Copy every record word for word. Pictures are not part of the copy.

___

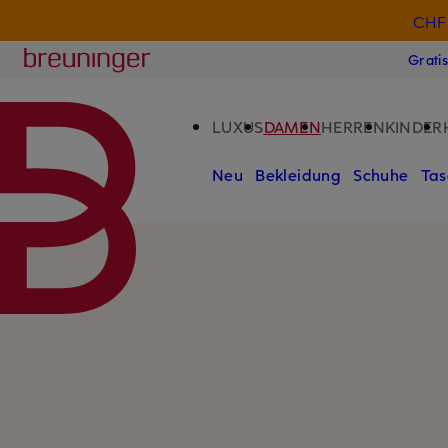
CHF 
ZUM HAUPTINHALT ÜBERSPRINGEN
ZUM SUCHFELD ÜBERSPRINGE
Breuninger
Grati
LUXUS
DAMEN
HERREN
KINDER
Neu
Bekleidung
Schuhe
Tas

___

## RESPONSE BELOW
CHF 
ZUM HAUPTINHALT ÜBERSPRINGEN
ZUM SUCHFELD ÜBERSPRINGE
Breuninger
Grati
LUXUS
DAMEN
HERREN
KINDER
Neu
Bekleidung
Schuhe
Tas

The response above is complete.